Your instructions: From the material below, return every line that includes "Website".

Available data:
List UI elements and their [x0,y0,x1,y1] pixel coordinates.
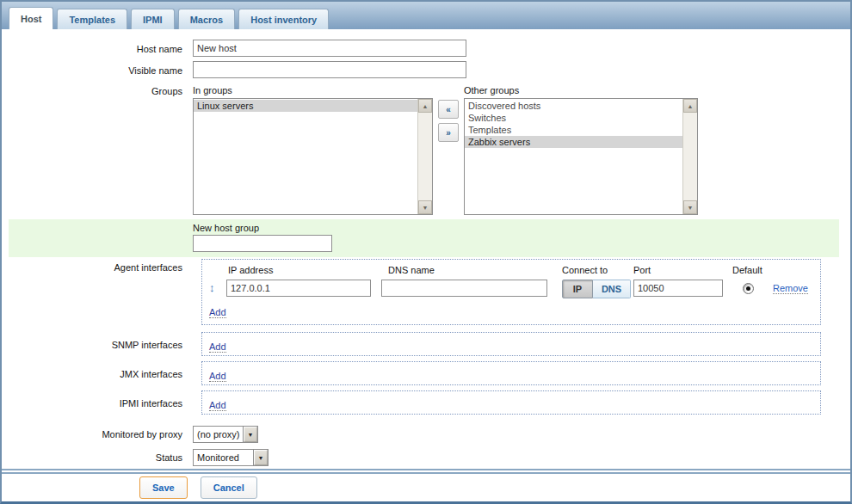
status-select[interactable]: Monitored ▼ [193,449,269,466]
scroll-down-icon[interactable]: ▼ [683,200,697,214]
agent-interfaces-label: Agent interfaces [2,258,182,325]
dropdown-arrow-icon[interactable]: ▼ [253,450,268,465]
port-column-header: Port [633,265,651,275]
add-ipmi-interface-link[interactable]: Add [209,400,226,411]
jmx-interfaces-row: JMX interfaces Add [2,361,850,385]
agent-interface-row: ↕ IP DNS Remove [202,279,820,301]
host-form: Host name Visible name Groups In groups [2,29,850,469]
scroll-up-icon[interactable]: ▲ [418,99,432,113]
host-configuration-page: Host Templates IPMI Macros Host inventor… [0,0,852,504]
monitored-by-proxy-row: Monitored by proxy (no proxy) ▼ [2,425,850,443]
tab-bar: Host Templates IPMI Macros Host inventor… [2,2,850,29]
ipmi-interfaces-row: IPMI interfaces Add [2,390,850,415]
tab-templates[interactable]: Templates [57,9,127,29]
connect-to-toggle: IP DNS [562,280,631,298]
other-groups-listbox[interactable]: Discovered hosts Switches Templates Zabb… [464,98,698,215]
default-column-header: Default [732,265,762,275]
dropdown-arrow-icon[interactable]: ▼ [243,427,257,442]
interface-port-input[interactable] [633,280,723,297]
new-host-group-input[interactable] [193,235,332,252]
ipmi-interfaces-label: IPMI interfaces [2,390,182,415]
agent-interfaces-row: Agent interfaces IP address DNS name Con… [2,258,850,325]
visible-name-row: Visible name [2,61,850,78]
jmx-interfaces-label: JMX interfaces [2,361,182,385]
move-to-other-groups-button[interactable]: » [438,123,459,142]
list-item[interactable]: Switches [465,112,682,124]
jmx-interfaces-box: Add [201,361,821,385]
interface-dns-input[interactable] [381,280,547,297]
list-item[interactable]: Discovered hosts [465,100,682,112]
snmp-interfaces-row: SNMP interfaces Add [2,332,850,356]
new-host-group-label: New host group [193,223,839,233]
interface-ip-input[interactable] [226,280,371,297]
in-groups-listbox[interactable]: Linux servers ▲ ▼ [193,98,433,215]
snmp-interfaces-box: Add [201,332,821,356]
list-item[interactable]: Templates [465,124,682,136]
agent-interfaces-box: IP address DNS name Connect to Port Defa… [201,259,821,325]
status-select-value: Monitored [197,452,239,463]
tab-macros[interactable]: Macros [178,9,236,29]
proxy-select[interactable]: (no proxy) ▼ [193,426,258,443]
visible-name-label: Visible name [2,61,182,78]
host-name-input[interactable] [193,40,466,57]
drag-handle-icon[interactable]: ↕ [209,281,215,294]
scroll-up-icon[interactable]: ▲ [683,99,697,113]
dns-name-column-header: DNS name [388,265,435,275]
monitored-by-proxy-label: Monitored by proxy [2,425,182,443]
host-name-label: Host name [2,40,182,57]
add-agent-interface-link[interactable]: Add [209,307,226,318]
host-name-row: Host name [2,40,850,57]
connect-to-column-header: Connect to [562,265,608,275]
visible-name-input[interactable] [193,61,466,78]
add-snmp-interface-link[interactable]: Add [209,341,226,353]
connect-ip-button[interactable]: IP [562,280,593,298]
agent-interfaces-header: IP address DNS name Connect to Port Defa… [202,263,820,279]
proxy-select-value: (no proxy) [197,429,240,439]
groups-label: Groups [2,85,182,215]
ip-address-column-header: IP address [228,265,273,275]
scroll-down-icon[interactable]: ▼ [418,200,432,214]
remove-interface-link[interactable]: Remove [773,283,808,294]
list-item[interactable]: Zabbix servers [465,136,682,148]
footer: Save Cancel [2,474,850,501]
tab-host-inventory[interactable]: Host inventory [238,9,329,29]
default-interface-radio[interactable] [743,283,754,294]
cancel-button[interactable]: Cancel [201,476,257,499]
tab-host[interactable]: Host [9,7,53,29]
snmp-interfaces-label: SNMP interfaces [2,332,182,356]
save-button[interactable]: Save [139,476,188,499]
groups-row: Groups In groups Linux servers ▲ ▼ [2,85,850,215]
add-jmx-interface-link[interactable]: Add [209,371,226,382]
in-groups-scrollbar[interactable]: ▲ ▼ [417,99,432,214]
other-groups-scrollbar[interactable]: ▲ ▼ [682,99,697,214]
list-item[interactable]: Linux servers [194,100,417,112]
in-groups-header: In groups [193,85,433,95]
status-label: Status [2,448,182,466]
ipmi-interfaces-box: Add [201,390,821,415]
connect-dns-button[interactable]: DNS [593,280,631,298]
tab-ipmi[interactable]: IPMI [131,9,175,29]
status-row: Status Monitored ▼ [2,448,850,466]
new-host-group-band: New host group [9,219,839,257]
move-to-in-groups-button[interactable]: « [438,100,459,119]
other-groups-header: Other groups [464,85,698,95]
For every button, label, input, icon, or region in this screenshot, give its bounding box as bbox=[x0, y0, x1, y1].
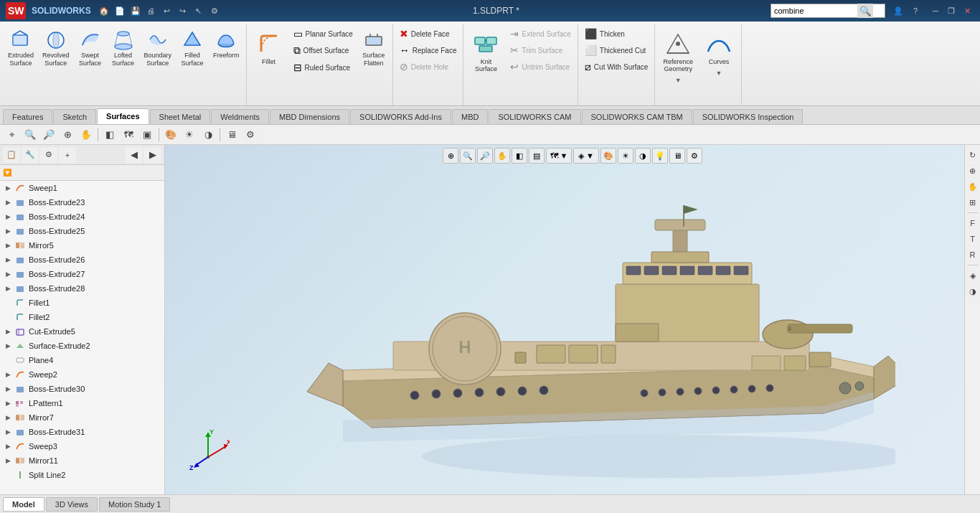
revolved-surface-btn[interactable]: RevolvedSurface bbox=[39, 26, 73, 70]
scene-tool[interactable]: ☀ bbox=[181, 127, 198, 143]
tree-item-mirror5[interactable]: ▶ Mirror5 bbox=[0, 238, 164, 253]
tab-sketch[interactable]: Sketch bbox=[53, 109, 96, 124]
bottom-tab-3d-views[interactable]: 3D Views bbox=[46, 497, 98, 512]
knit-surface-btn[interactable]: KnitSurface bbox=[466, 26, 505, 76]
view-shaded[interactable]: ◑ bbox=[966, 284, 980, 298]
appearance-tool[interactable]: 🎨 bbox=[162, 127, 179, 143]
view-top[interactable]: T bbox=[966, 232, 980, 246]
view-front[interactable]: F bbox=[966, 216, 980, 230]
rotate-tool[interactable]: ⌖ bbox=[3, 127, 20, 143]
search-box[interactable]: 🔍 bbox=[771, 4, 885, 18]
boundary-surface-btn[interactable]: BoundarySurface bbox=[141, 26, 176, 70]
search-button[interactable]: 🔍 bbox=[857, 4, 873, 18]
select-btn[interactable]: ↖ bbox=[192, 4, 206, 17]
tree-item-split-line2[interactable]: Split Line2 bbox=[0, 468, 164, 482]
pan-tool[interactable]: ✋ bbox=[77, 127, 95, 143]
view-rotate-right[interactable]: ↻ bbox=[966, 148, 980, 162]
view-right[interactable]: R bbox=[966, 248, 980, 262]
tab-solidworks-cam-tbm[interactable]: SOLIDWORKS CAM TBM bbox=[582, 109, 692, 124]
undo-btn[interactable]: ↩ bbox=[160, 4, 174, 17]
tree-item-sweep2[interactable]: ▶ Sweep2 bbox=[0, 367, 164, 382]
extra-tool[interactable]: ⚙ bbox=[242, 127, 259, 143]
bottom-tab-model[interactable]: Model bbox=[3, 497, 44, 512]
delete-hole-btn[interactable]: ⊘ Delete Hole bbox=[396, 59, 461, 75]
realview-tool[interactable]: ◑ bbox=[199, 127, 217, 143]
tab-features[interactable]: Features bbox=[3, 109, 52, 124]
search-input[interactable] bbox=[771, 6, 857, 15]
tree-item-boss-extrude30[interactable]: ▶ Boss-Extrude30 bbox=[0, 382, 164, 396]
tree-item-boss-extrude24[interactable]: ▶ Boss-Extrude24 bbox=[0, 210, 164, 224]
tree-item-surface-extrude2[interactable]: ▶ Surface-Extrude2 bbox=[0, 339, 164, 353]
property-mgr-btn[interactable]: 🔧 bbox=[22, 147, 39, 163]
swept-surface-btn[interactable]: SweptSurface bbox=[75, 26, 106, 70]
tree-item-fillet1[interactable]: Fillet1 bbox=[0, 296, 164, 310]
delete-face-btn[interactable]: ✖ Delete Face bbox=[396, 26, 461, 42]
view-zoom-right[interactable]: ⊕ bbox=[966, 164, 980, 178]
tree-item-boss-extrude28[interactable]: ▶ Boss-Extrude28 bbox=[0, 281, 164, 296]
fillet-btn[interactable]: Fillet bbox=[250, 26, 288, 69]
tree-item-lpattern1[interactable]: ▶ LPattern1 bbox=[0, 396, 164, 410]
new-btn[interactable]: 🏠 bbox=[97, 4, 111, 17]
freeform-btn[interactable]: Freeform bbox=[209, 26, 243, 62]
view-fit-right[interactable]: ⊞ bbox=[966, 195, 980, 210]
panel-nav-right[interactable]: ▶ bbox=[144, 147, 161, 163]
untrim-surface-btn[interactable]: ↩ Untrim Surface bbox=[507, 59, 574, 75]
thicken-btn[interactable]: ⬛ Thicken bbox=[581, 26, 652, 42]
display-style-tool[interactable]: ▣ bbox=[138, 127, 156, 143]
view-perspective[interactable]: ◈ bbox=[966, 268, 980, 283]
curves-btn[interactable]: Curves bbox=[699, 26, 738, 69]
replace-face-btn[interactable]: ↔ Replace Face bbox=[396, 42, 461, 58]
tree-item-sweep3[interactable]: ▶ Sweep3 bbox=[0, 439, 164, 453]
tree-item-fillet2[interactable]: Fillet2 bbox=[0, 310, 164, 324]
panel-nav-left[interactable]: ◀ bbox=[126, 147, 143, 163]
extend-surface-btn[interactable]: ⇥ Extend Surface bbox=[507, 26, 574, 42]
tab-solidworks-inspection[interactable]: SOLIDWORKS Inspection bbox=[693, 109, 804, 124]
zoom-out-tool[interactable]: 🔎 bbox=[40, 127, 57, 143]
view-pan-right[interactable]: ✋ bbox=[966, 179, 980, 194]
tab-mbd-dimensions[interactable]: MBD Dimensions bbox=[270, 109, 349, 124]
tree-item-boss-extrude26[interactable]: ▶ Boss-Extrude26 bbox=[0, 253, 164, 267]
monitor-tool[interactable]: 🖥 bbox=[223, 127, 240, 143]
help-btn[interactable]: ? bbox=[908, 4, 923, 17]
zoom-in-tool[interactable]: 🔍 bbox=[22, 127, 39, 143]
print-btn[interactable]: 🖨 bbox=[144, 4, 159, 17]
options-btn[interactable]: ⚙ bbox=[207, 4, 222, 17]
tree-item-plane4[interactable]: Plane4 bbox=[0, 353, 164, 367]
tree-item-boss-extrude25[interactable]: ▶ Boss-Extrude25 bbox=[0, 224, 164, 238]
tree-item-sweep1[interactable]: ▶ Sweep1 bbox=[0, 181, 164, 195]
tab-mbd[interactable]: MBD bbox=[452, 109, 488, 124]
minimize-btn[interactable]: ─ bbox=[928, 4, 943, 17]
feature-mgr-btn[interactable]: 📋 bbox=[3, 147, 20, 163]
config-mgr-btn[interactable]: ⚙ bbox=[40, 147, 57, 163]
curves-dropdown[interactable]: ▼ bbox=[716, 70, 722, 77]
tab-solidworks-addins[interactable]: SOLIDWORKS Add-Ins bbox=[350, 109, 451, 124]
thickened-cut-btn[interactable]: ⬜ Thickened Cut bbox=[581, 42, 652, 58]
bottom-tab-motion-study[interactable]: Motion Study 1 bbox=[99, 497, 170, 512]
reference-geometry-btn[interactable]: ReferenceGeometry bbox=[658, 26, 698, 76]
redo-btn[interactable]: ↪ bbox=[176, 4, 190, 17]
view-orient-tool[interactable]: 🗺 bbox=[120, 127, 137, 143]
tab-surfaces[interactable]: Surfaces bbox=[97, 108, 149, 124]
surface-flatten-btn[interactable]: SurfaceFlatten bbox=[358, 26, 390, 70]
tree-item-boss-extrude31[interactable]: ▶ Boss-Extrude31 bbox=[0, 425, 164, 439]
tab-sheet-metal[interactable]: Sheet Metal bbox=[150, 109, 211, 124]
save-btn[interactable]: 💾 bbox=[128, 4, 143, 17]
extruded-surface-btn[interactable]: ExtrudedSurface bbox=[4, 26, 37, 70]
lofted-surface-btn[interactable]: LoftedSurface bbox=[108, 26, 139, 70]
tab-weldments[interactable]: Weldments bbox=[211, 109, 269, 124]
tree-item-boss-extrude27[interactable]: ▶ Boss-Extrude27 bbox=[0, 267, 164, 281]
addins-mgr-btn[interactable]: + bbox=[59, 147, 76, 163]
trim-surface-btn[interactable]: ✂ Trim Surface bbox=[507, 42, 574, 58]
open-btn[interactable]: 📄 bbox=[113, 4, 127, 17]
cut-with-surface-btn[interactable]: ⧄ Cut With Surface bbox=[581, 59, 652, 75]
restore-btn[interactable]: ❐ bbox=[944, 4, 958, 17]
tree-item-mirror11[interactable]: ▶ Mirror11 bbox=[0, 453, 164, 468]
planar-surface-btn[interactable]: ▭ Planar Surface bbox=[290, 26, 357, 42]
tab-solidworks-cam[interactable]: SOLIDWORKS CAM bbox=[489, 109, 580, 124]
tree-item-cut-extrude5[interactable]: ▶ Cut-Extrude5 bbox=[0, 324, 164, 339]
zoom-fit-tool[interactable]: ⊕ bbox=[59, 127, 76, 143]
filled-surface-btn[interactable]: FilledSurface bbox=[176, 26, 208, 70]
section-view-tool[interactable]: ◧ bbox=[101, 127, 118, 143]
ref-geo-dropdown[interactable]: ▼ bbox=[675, 77, 682, 84]
tree-item-boss-extrude23[interactable]: ▶ Boss-Extrude23 bbox=[0, 195, 164, 210]
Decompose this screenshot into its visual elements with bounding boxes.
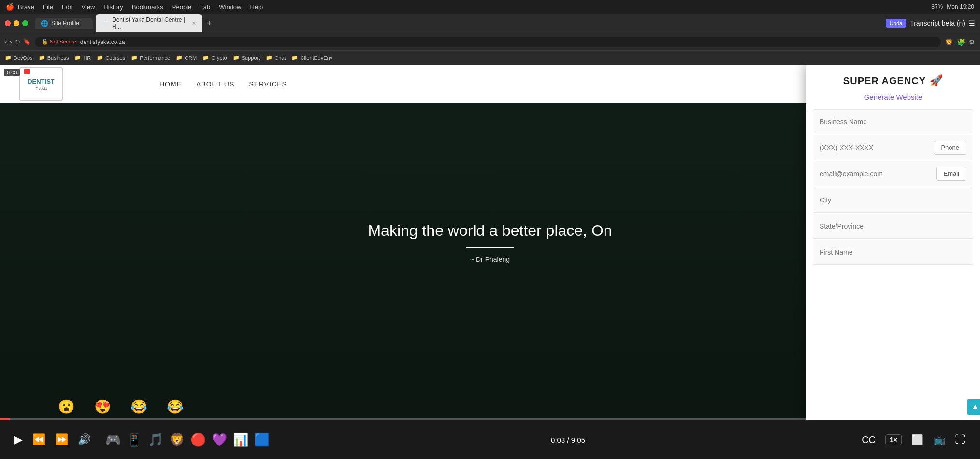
minimize-window-button[interactable]	[14, 20, 19, 26]
fullscreen-button[interactable]: ⛶	[955, 433, 966, 446]
panel-title: Generate Website	[816, 93, 970, 101]
close-window-button[interactable]	[5, 20, 11, 26]
phone-input[interactable]	[820, 144, 930, 152]
bookmark-performance[interactable]: 📁 Performance	[131, 55, 170, 61]
scroll-to-top-button[interactable]: ▲	[967, 399, 980, 415]
cast-button[interactable]: 📺	[933, 434, 945, 445]
forward-button[interactable]: ›	[10, 38, 12, 45]
pip-button[interactable]: ⬜	[911, 434, 923, 445]
business-name-input[interactable]	[820, 118, 966, 126]
maximize-window-button[interactable]	[22, 20, 28, 26]
menu-history[interactable]: History	[103, 3, 123, 11]
tab-label-site-profile: Site Profile	[51, 20, 79, 27]
business-name-field[interactable]	[814, 109, 972, 134]
bookmarks-bar: 📁 DevOps 📁 Business 📁 HR 📁 Courses 📁 Per…	[0, 50, 980, 65]
extensions-icon[interactable]: 🧩	[957, 38, 965, 46]
first-name-input[interactable]	[820, 248, 966, 256]
menu-file[interactable]: File	[43, 3, 53, 11]
app-icon-8[interactable]: 🟦	[254, 432, 270, 447]
menu-help[interactable]: Help	[250, 3, 263, 11]
bookmark-support[interactable]: 📁 Support	[233, 55, 260, 61]
browser-toolbar-right: 🦁 🧩 ⚙	[945, 38, 975, 46]
app-icon-3[interactable]: 🎵	[148, 432, 163, 447]
city-field[interactable]	[814, 187, 972, 213]
bookmark-page-button[interactable]: 🔖	[23, 38, 31, 45]
settings-icon[interactable]: ⚙	[969, 38, 975, 46]
app-icon-7[interactable]: 📊	[233, 432, 248, 447]
menu-view[interactable]: View	[81, 3, 95, 11]
tab-icon-dentist: 🦷	[101, 20, 109, 27]
rewind-button[interactable]: ⏪	[32, 433, 45, 446]
url-bar[interactable]: 🔓 Not Secure dentistyaka.co.za	[35, 37, 941, 47]
menu-tab[interactable]: Tab	[200, 3, 210, 11]
tab-close-button[interactable]: ✕	[192, 20, 196, 27]
app-icon-5[interactable]: 🔴	[190, 432, 206, 447]
menu-people[interactable]: People	[172, 3, 191, 11]
phone-field[interactable]: Phone	[814, 135, 972, 160]
url-text: dentistyaka.co.za	[80, 39, 125, 45]
volume-button[interactable]: 🔊	[78, 433, 91, 446]
battery-indicator: 87%	[931, 3, 943, 10]
email-field[interactable]: Email	[814, 161, 972, 186]
new-tab-button[interactable]: +	[204, 18, 215, 29]
menu-window[interactable]: Window	[219, 3, 241, 11]
app-icon-2[interactable]: 📱	[127, 432, 142, 447]
tab-strip: 🦷 Dentist Yaka Dental Centre | H... ✕ +	[96, 14, 883, 32]
clock: Mon 19:20	[947, 3, 974, 10]
traffic-lights	[5, 20, 28, 26]
nav-about[interactable]: ABOUT US	[196, 80, 234, 88]
cc-button[interactable]: CC	[862, 434, 876, 445]
bookmark-clientdevenv[interactable]: 📁 ClientDevEnv	[291, 55, 332, 61]
menu-bookmarks[interactable]: Bookmarks	[132, 3, 163, 11]
tab-site-profile[interactable]: 🌐 Site Profile	[35, 18, 93, 29]
bookmark-crm[interactable]: 📁 CRM	[176, 55, 197, 61]
nav-home[interactable]: HOME	[159, 80, 182, 88]
app-icon-1[interactable]: 🎮	[105, 432, 121, 447]
hero-author: ~ Dr Phaleng	[368, 256, 612, 263]
hero-content: Making the world a better place, On ~ Dr…	[368, 222, 612, 263]
bookmark-label: Business	[47, 55, 69, 61]
city-input[interactable]	[820, 196, 966, 204]
tab-dentist[interactable]: 🦷 Dentist Yaka Dental Centre | H... ✕	[96, 14, 202, 32]
emoji-laugh-1: 😂	[130, 399, 147, 415]
app-icon-4[interactable]: 🦁	[169, 432, 185, 447]
bookmark-hr[interactable]: 📁 HR	[74, 55, 91, 61]
tab-label-dentist: Dentist Yaka Dental Centre | H...	[112, 16, 189, 30]
update-button[interactable]: Upda	[886, 19, 906, 28]
bookmark-label: DevOps	[14, 55, 33, 61]
email-input[interactable]	[820, 170, 932, 178]
menu-brave[interactable]: Brave	[18, 3, 34, 11]
bookmark-label: Crypto	[211, 55, 227, 61]
back-button[interactable]: ‹	[5, 38, 7, 45]
menu-edit[interactable]: Edit	[62, 3, 72, 11]
bookmark-folder-icon: 📁	[291, 55, 298, 61]
super-agency-panel: SUPER AGENCY 🚀 Generate Website Phone Em…	[806, 65, 980, 420]
bookmark-folder-icon: 📁	[131, 55, 138, 61]
play-button[interactable]: ▶	[14, 433, 23, 446]
bookmark-label: Support	[242, 55, 260, 61]
bookmark-label: ClientDevEnv	[300, 55, 332, 61]
brave-shield-icon[interactable]: 🦁	[945, 38, 953, 46]
bookmark-devops[interactable]: 📁 DevOps	[5, 55, 33, 61]
phone-button[interactable]: Phone	[934, 141, 966, 155]
speed-control[interactable]: 1×	[885, 434, 902, 445]
bookmark-label: Courses	[105, 55, 125, 61]
transcript-menu-icon[interactable]: ☰	[969, 19, 975, 27]
bookmark-chat[interactable]: 📁 Chat	[266, 55, 286, 61]
taskbar-icons: 🎮 📱 🎵 🦁 🔴 💜 📊 🟦	[105, 432, 270, 447]
emoji-heart-eyes: 😍	[94, 399, 111, 415]
state-field[interactable]	[814, 214, 972, 239]
email-button[interactable]: Email	[936, 167, 966, 181]
app-icon-6[interactable]: 💜	[212, 432, 227, 447]
fast-forward-button[interactable]: ⏩	[55, 433, 68, 446]
reload-button[interactable]: ↻	[15, 38, 20, 45]
first-name-field[interactable]	[814, 240, 972, 265]
bookmark-business[interactable]: 📁 Business	[39, 55, 69, 61]
nav-services[interactable]: SERVICES	[249, 80, 287, 88]
panel-header: SUPER AGENCY 🚀 Generate Website	[806, 65, 980, 109]
bookmark-courses[interactable]: 📁 Courses	[97, 55, 125, 61]
bookmark-folder-icon: 📁	[266, 55, 273, 61]
bookmark-crypto[interactable]: 📁 Crypto	[202, 55, 227, 61]
bookmark-folder-icon: 📁	[202, 55, 209, 61]
state-input[interactable]	[820, 222, 966, 230]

Output of the exercise:
panel-title: Generate Website	[816, 93, 970, 101]
super-agency-panel: SUPER AGENCY 🚀 Generate Website Phone Em…	[806, 65, 980, 420]
panel-header: SUPER AGENCY 🚀 Generate Website	[806, 65, 980, 109]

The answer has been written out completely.